╭─ Recorded data
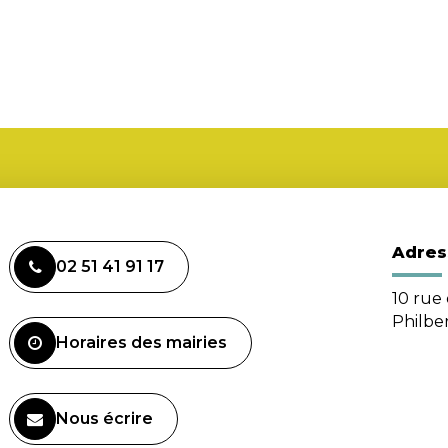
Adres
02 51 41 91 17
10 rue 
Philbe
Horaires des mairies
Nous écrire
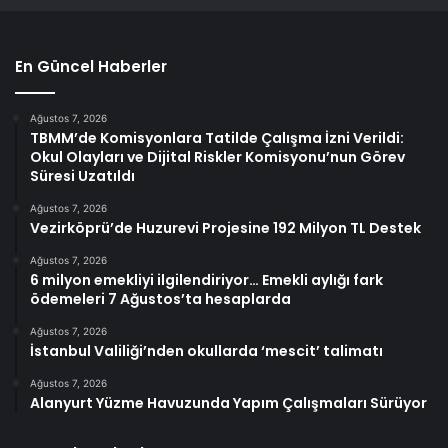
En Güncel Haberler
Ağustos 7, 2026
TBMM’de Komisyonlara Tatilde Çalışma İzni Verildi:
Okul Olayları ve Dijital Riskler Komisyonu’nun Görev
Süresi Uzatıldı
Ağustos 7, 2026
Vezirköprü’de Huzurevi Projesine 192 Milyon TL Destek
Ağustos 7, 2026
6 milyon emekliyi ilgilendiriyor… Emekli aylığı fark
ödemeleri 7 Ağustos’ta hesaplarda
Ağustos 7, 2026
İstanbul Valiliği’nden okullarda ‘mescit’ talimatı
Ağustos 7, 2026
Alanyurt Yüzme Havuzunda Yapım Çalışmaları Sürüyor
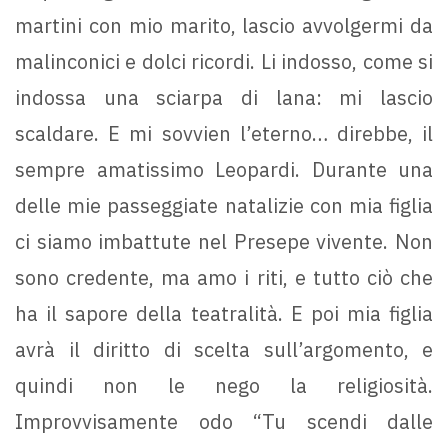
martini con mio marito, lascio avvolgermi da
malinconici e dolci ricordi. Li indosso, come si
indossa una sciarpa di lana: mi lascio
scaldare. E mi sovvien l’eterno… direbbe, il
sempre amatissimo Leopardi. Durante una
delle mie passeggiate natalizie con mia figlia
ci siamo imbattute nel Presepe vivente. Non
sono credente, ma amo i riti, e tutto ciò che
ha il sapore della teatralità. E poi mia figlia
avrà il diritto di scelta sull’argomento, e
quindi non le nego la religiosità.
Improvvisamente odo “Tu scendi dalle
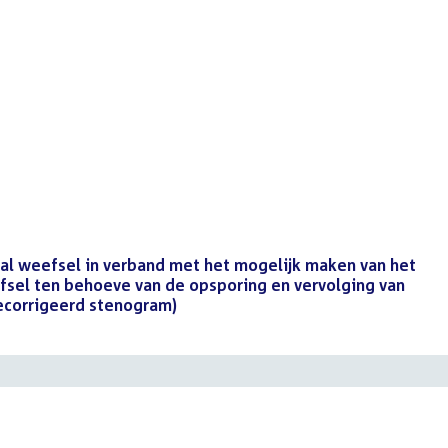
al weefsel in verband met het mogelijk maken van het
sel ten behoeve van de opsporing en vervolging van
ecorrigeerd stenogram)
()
╰─
╭─ Recorded data
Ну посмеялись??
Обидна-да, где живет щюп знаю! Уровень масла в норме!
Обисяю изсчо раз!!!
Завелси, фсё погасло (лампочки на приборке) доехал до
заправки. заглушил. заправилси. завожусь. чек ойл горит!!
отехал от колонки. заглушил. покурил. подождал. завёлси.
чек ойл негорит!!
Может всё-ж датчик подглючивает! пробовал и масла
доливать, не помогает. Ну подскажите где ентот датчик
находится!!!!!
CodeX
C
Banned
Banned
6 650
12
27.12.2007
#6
╰─
╭─ Recorded data
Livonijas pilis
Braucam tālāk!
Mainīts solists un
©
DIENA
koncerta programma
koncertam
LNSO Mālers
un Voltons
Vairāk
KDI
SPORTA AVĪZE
╰─
Collect the lines of the data that carry the word "заглушил".

> _Exercise solution_:
заправки. заглушил. заправилси. завожусь. чек ойл горит!!
отехал от колонки. заглушил. покурил. подождал. завёлси.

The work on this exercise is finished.